Treat the line with "Studio 人聲音準修正軟體..." as the starting point. Write it out and every line after it through the end of the listing below, exactly.

▶ [SOURCE DATA]:
--- START ---
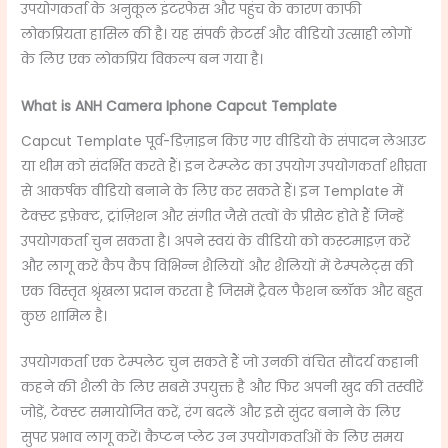
उपयोगकर्ता के अनुकूल इंटरफेस और पहुंच के कारण काफी
लोकप्रियता हासिल की है। यह संपर्क क्रेटर्स और वीडियो उत्साही लोगों
के लिए एक लोकप्रिय विकल्प बन गया है।
What is ANH Camera Iphone Capcut Template
Capcut Template पूर्व-डिज़ाइन किए गए वीडियो के संपादन लेआउट
या थीम को संदर्भित करते हैं। इन टेम्प्लेट का उपयोग उपयोगकर्ता शीघ्रता
से आकर्षक वीडियो बनाने के लिए कर सकते हैं। इन Template में
टेक्स्ट इफ़ेक्ट, ट्रांज़िशन और संगीत जैसे तत्वों के प्रीसेट होते हैं जिन्हें
उपयोगकर्ता चुन सकता है। अपने स्वयं के वीडियो को कस्टमाइज़ करें
और लागू करें कैप कैप विभिन्न शैलियों और शैलियों में टेम्पलेट्स की
एक विस्तृत श्रृंखला प्रदान करता है जिसमें ट्रैवल फैशन ब्लॉक और बहुत
कुछ शामिल है।
उपयोगकर्ता एक टेम्पलेट चुन सकते हैं जो उनकी वंचित सौंदर्य कहानी
कहने की शैली के लिए सबसे उपयुक्त है और फिर अपनी खुद की तस्वीरें
जोड़ें, टेक्स्ट समायोजित करें, रंग बदलें और इसे सुंदर बनाने के लिए
सुपर प्रभाव लागू करें। कैप्टन प्लेट उन उपयोगकर्ताओं के लिए समय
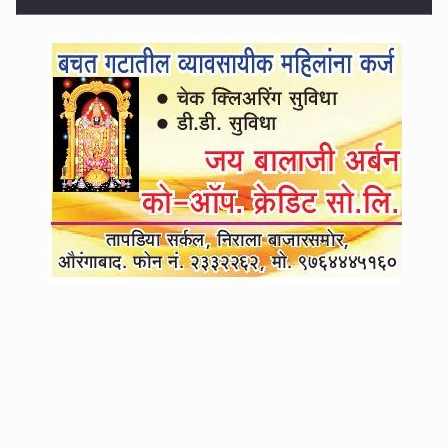
5
८ वर्षे तपास नाही अन् आता मागताय कोठडी ?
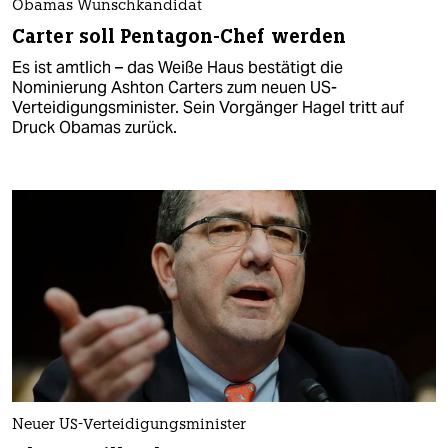
Obamas Wunschkandidat
Carter soll Pentagon-Chef werden
Es ist amtlich – das Weiße Haus bestätigt die
Nominierung Ashton Carters zum neuen US-
Verteidigungsminister. Sein Vorgänger Hagel tritt auf
Druck Obamas zurück.
Neuer US-Verteidigungsminister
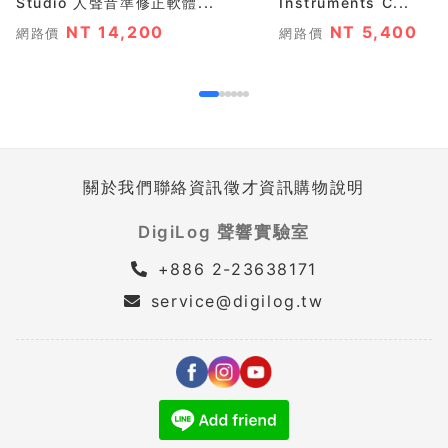
Studio 人聲音準修正軟體...
Instruments C...
NT 14,200
NT 5,400
網路價
網路價
關於我們
聯絡資訊
徵才資訊
購物說明
DigiLog 聲響實驗室
+886 2-23638171
service@digilog.tw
--- END ---
▶ [WRITTEN ANSWER]:
Studio 人聲音準修正軟體...
Instruments C...
NT 14,200
NT 5,400
網路價
網路價
關於我們
聯絡資訊
徵才資訊
購物說明
DigiLog 聲響實驗室
+886 2-23638171
service@digilog.tw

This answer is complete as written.